Adrienne Hart: Exceeding Expectations

AdrienneDesign clients often complain about not being heard, but not with Adrienne Hart. The Arizona-based designer puts her clients ideas and expectations as top priority.

Thanks for joining us, Adrienne! Tell us a little bit about how you got into the design business.

I grew up in a house full of do-it-yourselfers. My dad was always adding on to the house or changing things and my mom was all about changing wallpaper, paint and furniture around. I remember shingling the roof of our storage shed when I was 10- my dad was terrified of heights, so he would stand and direct from below. My design career didn’t start until eleven years ago when I broke from my operations background to go to design school. Best decision I’ve ever made!!!

What are some of the first things you try to notice when meeting a new client at their space? Do you have a checklist, or is it a meet and greet for the feel of their personality?

It depends on if I’m charging for the initial consultation or if it’s just to get a sense of the client and scope of work. If I’m charging, I gather all of the information as to why I’m there and then give as much design advice as I can in two hours. More often, it’s a meet and greet and in that case what I’m really looking for… bottom line… is how well they can communicate what they really want. Not specifically if they know the right terms or can articulate what they actually want down to details (that’s my job), but their willingness to share their needs and desires. The more I understand what the expectations are, the happier everyone involved will be. If I see a sense of willingness, then I can do all the heavy lifting and get the information I need to do an excellent job for them. PS. I’ve never used a checklist as most discussions are fluid and trying to keep to a format usually restricts the amount of information. I do take copious amounts of notes.

Your job is filled with challenges. Which problems do you face most often?
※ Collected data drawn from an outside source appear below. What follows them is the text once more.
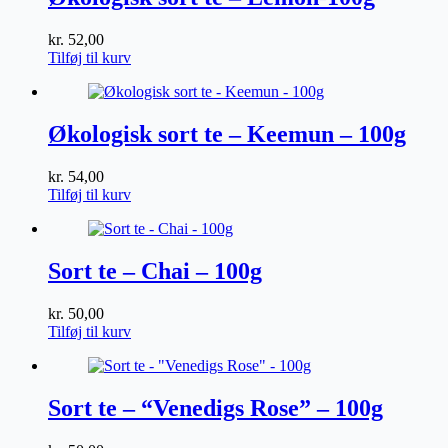
kr.
52,00
Tilføj til kurv
Økologisk sort te – Keemun – 100g
kr.
54,00
Tilføj til kurv
Sort te – Chai – 100g
kr.
50,00
Tilføj til kurv
Sort te – “Venedigs Rose” – 100g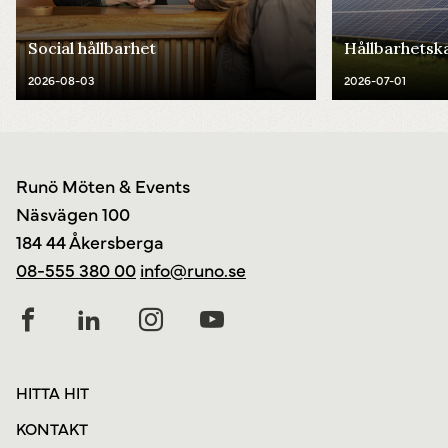
Social hållbarhet
Hållbarhetsk
2026-08-03
2026-07-01
Runö Möten & Events
Näsvägen 100
184 44 Åkersberga
08-555 380 00
info@runo.se
HITTA HIT
KONTAKT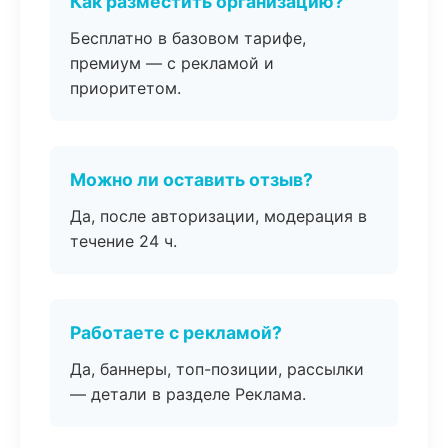
Как разместить организацию?
Бесплатно в базовом тарифе,
премиум — с рекламой и
приоритетом.
Можно ли оставить отзыв?
Да, после авторизации, модерация в
течение 24 ч.
Работаете с рекламой?
Да, баннеры, топ-позиции, рассылки
— детали в разделе Реклама.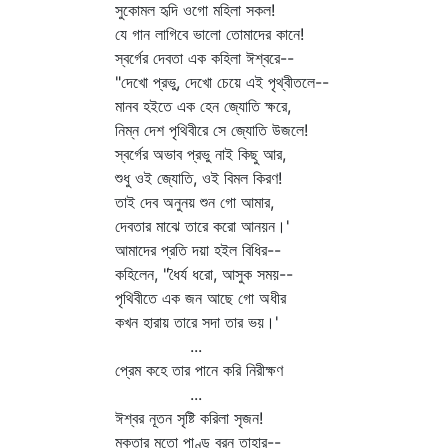
সুকোমল হৃদি ওগো মহিলা সকল!
যে গান লাগিবে ভালো তোমাদের কানে!
স্বর্গের দেবতা এক কহিলা ঈশ্বরে--
"দেখো প্রভু, দেখো চেয়ে এই পৃথ্বীতলে--
মানব হইতে এক হেন জ্যোতি ক্ষরে,
নিম্ন দেশ পৃথিবীরে সে জ্যোতি উজলে!
স্বর্গের অভাব প্রভু নাই কিছু আর,
শুধু ওই জ্যোতি, ওই বিমল কিরণ!
তাই দেব অনুনয় শুন গো আমার,
দেবতার মাঝে তারে করো আনয়ন।'
আমাদের প্রতি দয়া হইল বিধির--
কহিলেন, "ধৈর্য ধরো, আসুক সময়--
পৃথিবীতে এক জন আছে গো অধীর
কখন হারায় তারে সদা তার ভয়।'
...
প্রেম কহে তার পানে করি নিরীক্ষণ
...
ঈশ্বর নূতন সৃষ্টি করিলা সৃজন!
মুকুতার মতো পাণ্ডু বরন তাহার--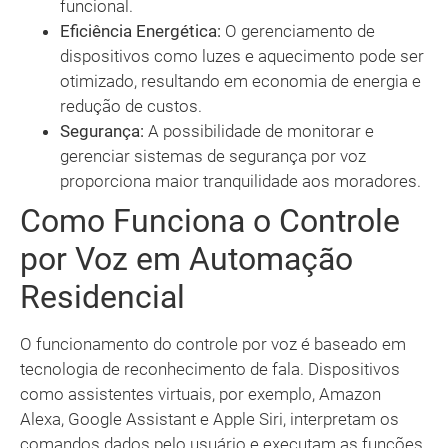
funcional.
Eficiência Energética:
O gerenciamento de
dispositivos como luzes e aquecimento pode ser
otimizado, resultando em economia de energia e
redução de custos.
Segurança:
A possibilidade de monitorar e
gerenciar sistemas de segurança por voz
proporciona maior tranquilidade aos moradores.
Como Funciona o Controle
por Voz em Automação
Residencial
O funcionamento do controle por voz é baseado em
tecnologia de reconhecimento de fala. Dispositivos
como assistentes virtuais, por exemplo, Amazon
Alexa, Google Assistant e Apple Siri, interpretam os
comandos dados pelo usuário e executam as funções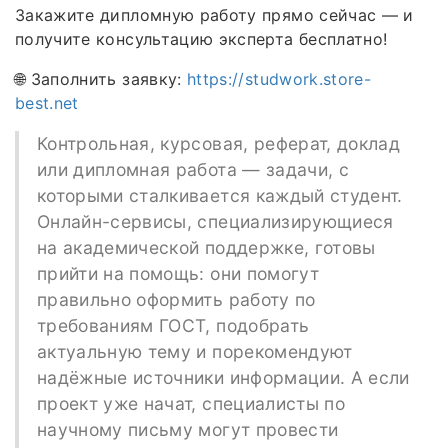
Закажите дипломную работу прямо сейчас — и
получите консультацию эксперта бесплатно!
🌐 Заполнить заявку:
https://studwork.store-
best.net
Контрольная, курсовая, реферат, доклад
или дипломная работа — задачи, с
которыми сталкивается каждый студент.
Онлайн-сервисы, специализирующиеся
на академической поддержке, готовы
прийти на помощь: они помогут
правильно оформить работу по
требованиям ГОСТ, подобрать
актуальную тему и порекомендуют
надёжные источники информации. А если
проект уже начат, специалисты по
научному письму могут провести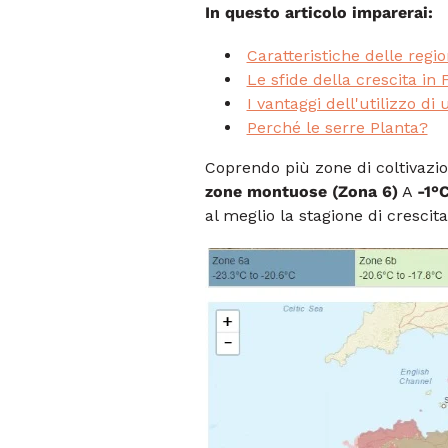
In questo articolo imparerai:
Caratteristiche delle regio
Le sfide della crescita in 
I vantaggi dell'utilizzo di
Perché le serre Planta?
Coprendo più zone di coltivaz
zone montuose (Zona 6)
A
-1°
al meglio la stagione di crescita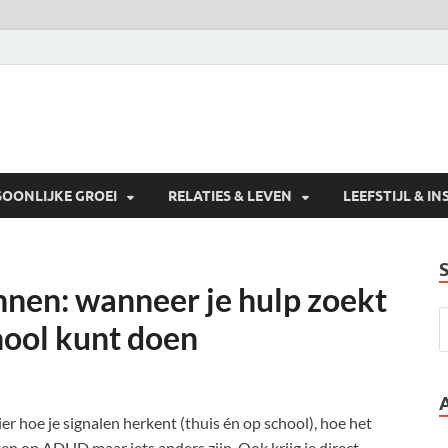
SOONLIJKE GROEI
RELATIES & LEVEN
LEEFSTIJL & IN
nnen: wanneer je hulp zoekt
chool kunt doen
ier hoe je signalen herkent (thuis én op school), hoe het
en op ADHD maar iets anders zijn. Ook krijg je direct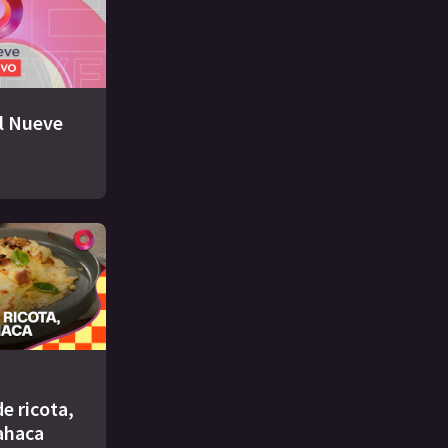
El Nueve
e ricota,
ahaca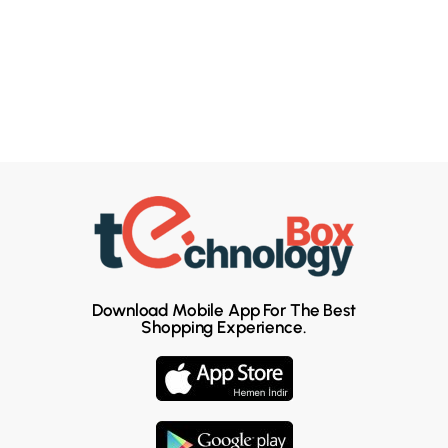
Download Mobile App For The Best
Shopping Experience.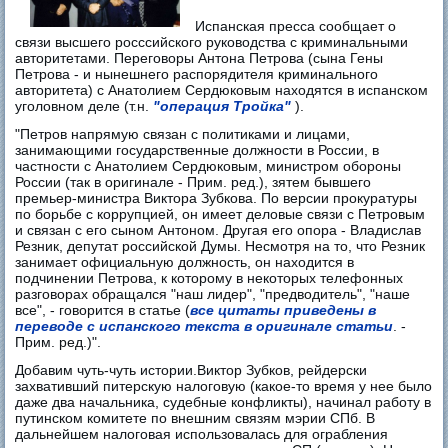
Испанская пресса сообщает о
связи высшего росссийского руководства с криминальными
авторитетами. Переговоры Антона Петрова (сына Гены
Петрова - и нынешнего распорядителя криминального
авторитета) с Анатолием Сердюковым находятся в испанском
уголовном деле (т.н.
"операция Тройка"
).
"Петров напрямую связан с политиками и лицами,
занимающими государственные должности в России, в
частности с Анатолием Сердюковым, министром обороны
России (так в оригинале - Прим. ред.), зятем бывшего
премьер-министра Виктора Зубкова. По версии прокуратуры
по борьбе с коррупцией, он имеет деловые связи с Петровым
и связан с его сыном Антоном. Другая его опора - Владислав
Резник, депутат российской Думы. Несмотря на то, что Резник
занимает официальную должность, он находится в
подчинении Петрова, к которому в некоторых телефонных
разговорах обращался "наш лидер", "предводитель", "наше
все", - говорится в статье (
все цитаты приведены в
переводе с испанского текста в оригинале статьи
. -
Прим. ред.)".
Добавим чуть-чуть истории.Виктор Зубков, рейдерски
захвативший питерскую налоговую (какое-то время у нее было
даже два начальника, судебные конфликты), начинал работу в
путинском комитете по внешним связям мэрии СПб. В
дальнейшем налоговая использовалась для ограбления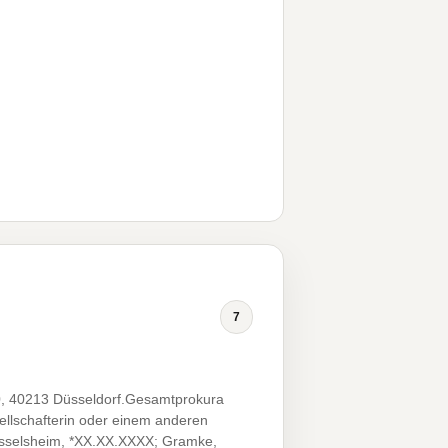
7
, 40213 Düsseldorf.Gesamtprokura
ellschafterin oder einem anderen
Rüsselsheim, *XX.XX.XXXX; Gramke,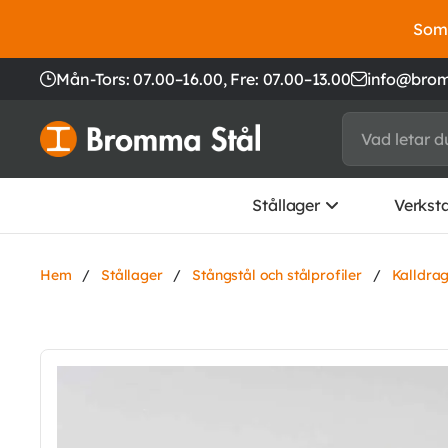
Somm
Mån-Tors: 07.00–16.00,
Fre: 07.00–13.00
info@brom
Stållager
Verkst
Hem
/
Stållager
/
Stångstål och stålprofiler
/
Kalldra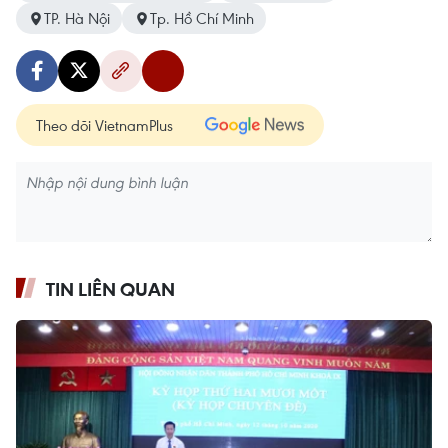
TP. Hà Nội
Tp. Hồ Chí Minh
Theo dõi VietnamPlus
TIN LIÊN QUAN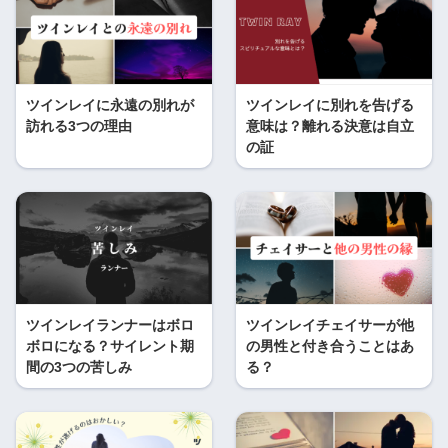
ツインレイに永遠の別れが
ツインレイに別れを告げる
訪れる3つの理由
意味は？離れる決意は自立
の証
ツインレイランナーはボロ
ツインレイチェイサーが他
ボロになる？サイレント期
の男性と付き合うことはあ
間の3つの苦しみ
る？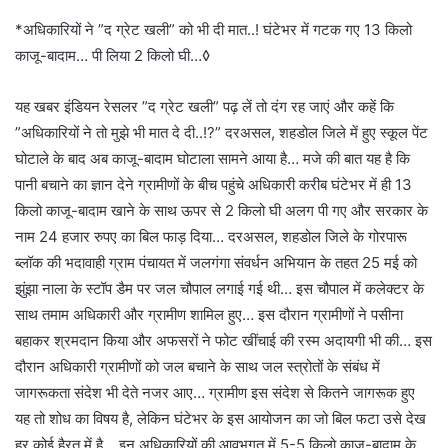
*अधिकारियों ने ”द ग्रेट खली” को भी दी मात..! घंटेभर में गटक गए 13 किलो
काजू-बादाम… पी लिया 2 किलो घी…◊
यह खबर इंडियन रेसलर ”द ग्रेट खली” पढ़ लें तो दंग रह जाएं और कहें कि
”अधिकारियों ने तो मुझे भी मात दे दी..!?” दरअसल, शहडोल जिले में हुए स्कूल पेंट
घोटाले के बाद अब काजू-बादाम घोटाला सामने आया है… मजे की बात यह है कि
पानी बचाने का ज्ञान देने ग्रामीणों के बीच पहुंचे अधिकारी करीब घंटेभर में ही 13
किलो काजू-बादाम खाने के साथ ऊपर से 2 किलो घी अलग पी गए और सरकार के
नाम 24 हजार रुपए का बिल फाड़ दिया… दरअसल, शहडोल जिले के गोरपारू
ब्लॉक की भदावाही ग्राम पंचायत में जलगंगा संवर्धन अभियान के तहत 25 मई को
झुंझा नाला के स्टॉप डैम पर जल चौपाल लगाई गई थी… इस चौपाल में कलेक्टर के
साथ तमाम अधिकारी और ग्रामीण शामिल हुए… इस दौरान ग्रामीणों ने पसीना
बहाकर श्रमदान किया और अफसरों ने फोट खींचाई की रस्म अदायगी भी की… इस
दौरान अधिकारी ग्रामीणों को जल बचाने के साथ जल स्त्रोतों के संबंध में
जागरूकता संदेश भी देते नजर आए… ग्रामीण इस संदेश से कितने जागरूक हुए
यह तो शोध का विषय है, लेकिन घंटेभर के इस आयोजन का जो बिल फटा उसे देख
हर कोई हैरत में है… इन अधिकारियों की आवभगत में 5-5 किलो काजू-बादाम के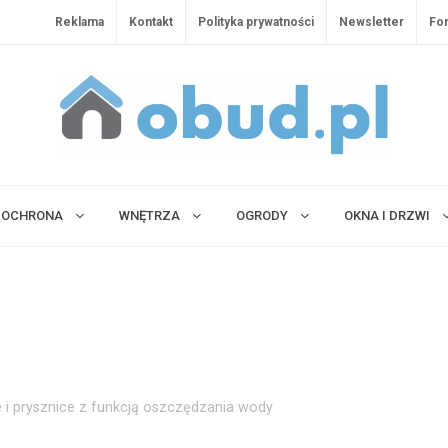
Reklama
Kontakt
Polityka prywatności
Newsletter
Fo
OCHRONA
WNĘTRZA
OGRODY
OKNA I DRZWI
 i prysznice z funkcją oszczędzania wody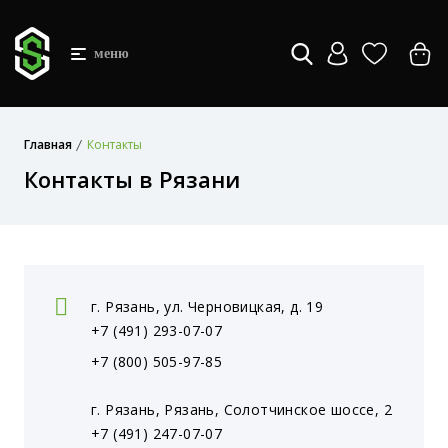
меню
Главная
Контакты
Контакты в Рязани
г. Рязань, ул. Черновицкая, д. 19
+7 (491) 293-07-07
+7 (800) 505-97-85
г. Рязань, Рязань, Солотчинское шоссе, 2
+7 (491) 247-07-07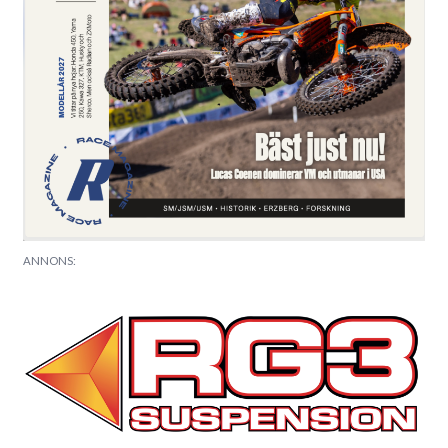
ANNONS: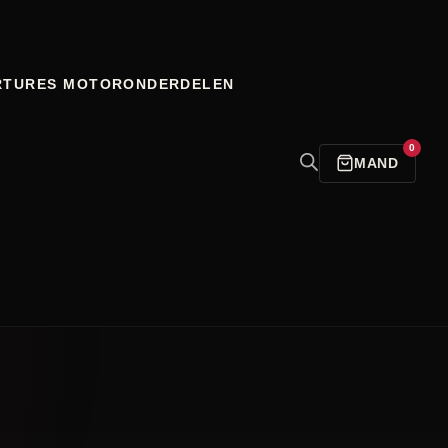
RTURES
MOTORONDERDELEN
0
MAND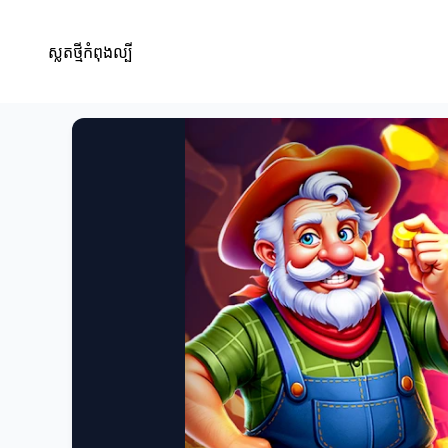
ស្លតថ្មីកំពុងល្បី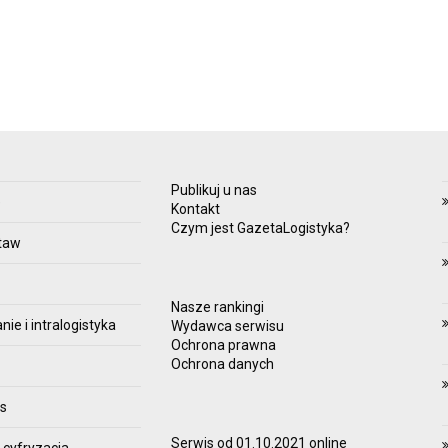
Publikuj u nas
e
Kontakt
Czym jest GazetaLogistyka?
taw
Nasze rankingi
e i intralogistyka
Wydawca serwisu
Ochrona prawna
Ochrona danych
es
Serwis od 01.10.2021 online
 cyfryzacja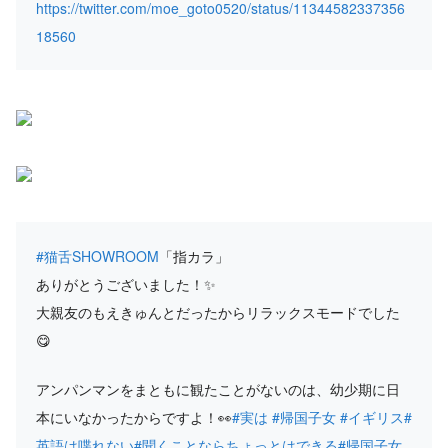
https://twitter.com/moe_goto0520/status/11344582337356
18560
#猫舌SHOWROOM
「指カラ」
ありがとうございました！✨
大親友のもえきゅんとだったからリラックスモードでした
😋
アンパンマンをまともに観たことがないのは、幼少期に日
本にいなかったからですよ！👀
#実は
#帰国子女
#イギリス
#
英語は喋れない
#聞くことならちょっとはできる
#帰国子女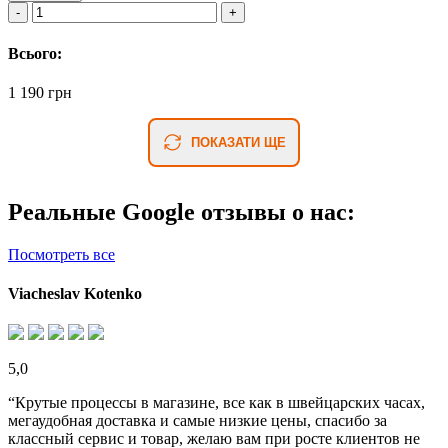
Всього:
1 190 грн
ПОКАЗАТИ ЩЕ
Реальные Google отзывы о нас:
Посмотреть все
Viacheslav Kotenko
5,0
“Крутые процессы в магазине, все как в швейцарских часах,
мегаудобная доставка и самые низкие цены, спасибо за
классный сервис и товар, желаю вам при росте клиентов не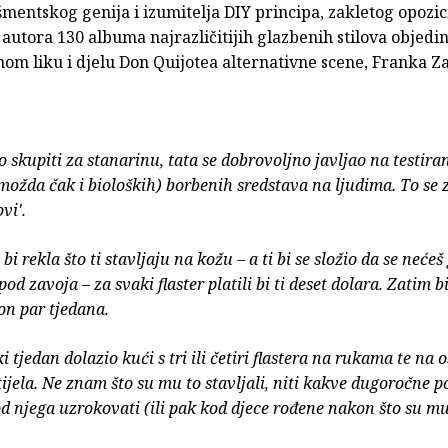
šmentskog genija i izumitelja DIY principa, zakletog opozi
 i autora 130 albuma najrazličitijih glazbenih stilova objedi
om liku i djelu Don Quijotea alternativne scene, Franka Z
 skupiti za stanarinu, tata se dobrovoljno javljao na testira
možda čak i bioloških) borbenih sredstava na ljudima. To se 
ovi'.
 bi rekla što ti stavljaju na kožu – a ti bi se složio da se nećeš g
spod zavoja – za svaki flaster platili bi ti deset dolara. Zatim bi
on par tjedana.
i tjedan dolazio kući s tri ili četiri flastera na rukama te na 
tijela. Ne znam što su mu to stavljali, niti kakve dugoročne po
d njega uzrokovati (ili pak kod djece rođene nakon što su mu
Do you have a method to work through those problems? 

One of the biggest challenges in design, in my opinion, is making sure that the picture in my head matches the picture in their head and it can all be translated to a trades person to execute to match. We all use words in different ways and background and upbringing could change the connotation of an adjective and before you know it, we’re speaking two different languages. To combat that, after much discussion and preparation, I provide very detailed specifications and drawings that are reviewed in person until everyone is on the same page. It should never be a surprise what something is going to look like or what it’s going to cost…. Unless, of course, that’s what the client wanted and that can be a lot of fun too!

Design shows are very popular on television right now. How have they influenced your business? In what ways do your clients now interact with you that they might not have before the popularity of the shows?

There is a disproportionate expectation on how long things should take and how much they cost, because of these design shows. On occasion, I have to have conversations about the production crew and the months of preparation before the days of the show and how the network picks up the cost of all of that. Many times, a show will be brought up in context to explain what their goal is- will they “love it or leave it”. Or it may provide a glimmer into their aesthetic- “I love everything Candice Olsen does.” Or perhaps an admiration for repurposing. One of the best things about design shows is that it gets people thinking about things they would have never considered and to me, that’s the fun part- exploring the new and unknown.

From the outside it seems like Arizona is about incorporating Southwest designs with strong Native American and Mexican-inspired themes! Describe how you incorporate those into your designs. 

Many of my clients are part-time residents and want to appreciate our desert climate. I like to do that in a less literal way by capitalizing on our earthy color palette and adding touches of accessories and art that nod to our history. It’s so much easier to appreciate something special when it’s done sparingly, rather than bathing in a sea of howling coyotes and chili peppers!

Do you have a project you are most proud to have designed. What did it look like before? After?

I am always proud when my client is happy, so that’s a tough one. And I have many strong before and after photos. I can think of two very challenging and complicated specific elements in two different houses that I was elated at the result.

We love rugs. Can you take us through how you use area rugs in your designs? Are there designs where you’re more likely to use a rug? Less? 

All hard surface floors need rugs! For acoustics, for lushness, to unite furniture settings, to bring all the colors in a space together, to add pattern, to tone down pattern, to set the whole tone of a room… I could go on. Most homes that I work in have tile floors, so there are rugs everywhere. Other than a carpeted floor, I can’t think of any place I would be less likely to use a rug.

Which area rugs do you find most durable? Least durable? 

Wool. Anything that starts with “poly”.

We know as well as anyone that rugs can be expensive. Any assistance on how to cut down on the initial price? 

I find that there are clients who have an appreciation for how a rug is made and how long it take and the rest who just want to add some color or warmth under their toes. Knowing this before you go out shopping saves everyone time and money. Almost all rug prices are negotiable… the tag is rarely the actual price you can take it home for.